QRD – What’s a guitar technique you’d like to master, but haven’t?
Joe – Finger picking as mentioned earlier.
QRD – Did you ever take guitar lessons & if so, what did you learn from them?
Joe – No, I had to figure it out myself. I only ended up playing guitar as when I formed a band with my brother, Dave already had a bass & there was no way I was allowed to be the singer. So my brother told me to learn to play his guitar. “Bela Lugosi’s Dead” was the first song we learned.
QRD – What would you teach someone in a guitar lesson that you don’t think they would generally get from a guitar teacher?
Joe – I would say that playing in time with the drummer & having commitment to the notes is more important than the actual notes.
QRD – What’s something someone would have to do to emulate your style?
Joe – Avoid barre chords & fast finger work & play in time. Loudly.
QRD – What’s your take on tremolo systems?
Joe – Always fun to play, but I would be constantly worrying about the tuning. I’m a bit OCD about tuning so it could drive me mental. Often think of putting together another guitar with a Bigsby on it, a thin line Tele body would probably suit it.
QRD – How often do you adjust your tone knob?
Joe – In some songs when I do stupid long feedback stuff I adjust the tone knob down to find a sweet spot for controlling the feedback.
QRD – What do you see as the difference between lead guitar & rhythm guitar players?
Joe – I don’t really know as I’ve never been in that situation. I guess David versus Mark Knopfler.
QRD – If a band has good guitar work, can you ignore the rest of the band not being good?
Joe – I would probably feel very sorry for them, get a bit depressed, & spend the next day convincing myself that one day they’ll find the right band.
QRD – What famous musician’s guitar would you like to own & why?
Joe – Many years ago in the 90s I was on tour & this guy we stayed with in Houston had a Musicmaster that used to belong to Sterling Morrison which played very nicely, he offered to sell it to me for a stupidly low price but unfortunately being the 90s & on tour I had absolutely no money. I’ve often thought since that I should have borrowed some tour money for it. Oh well.
QRD – Who do you think is currently the most innovative guitar player & why?

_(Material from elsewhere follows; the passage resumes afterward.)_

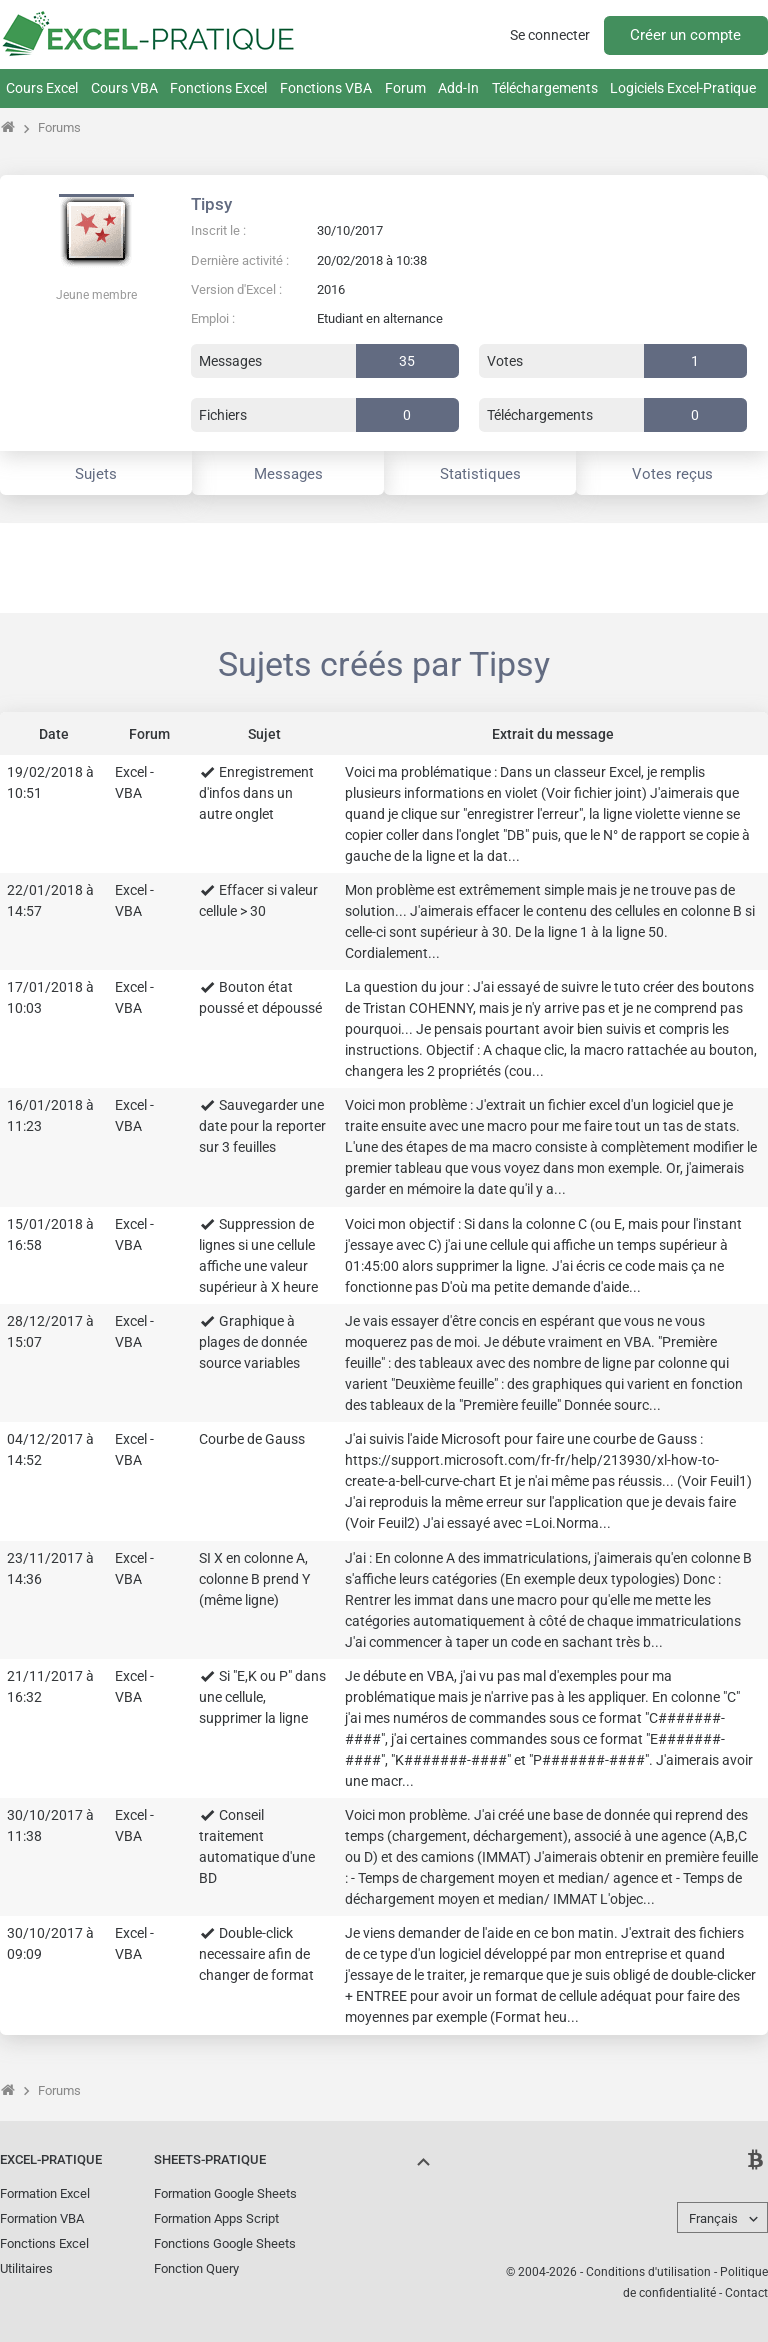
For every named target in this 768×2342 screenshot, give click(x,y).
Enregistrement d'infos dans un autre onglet (256, 793)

Joe – Out of people I encounter I would probably say Steve Malley from Unit AMA & Horseloom. I’d also probably have to say Chris Sumerlin from Lords & Kogumaza as he’d be upset if I didn’t. Out of famous guitar people I don’t really know who’s current.
QRD – Where can people hear your best guitar work?
Joe – For noisy type stuff the last Bilge Pump album (Rupert The Sky). For stuff where I’m pretending to be clever, the last Polaris album (I don’t think it had a name, weird).
QRD – Anything else?
Joe – Probably not, I think those questions covered everything ever.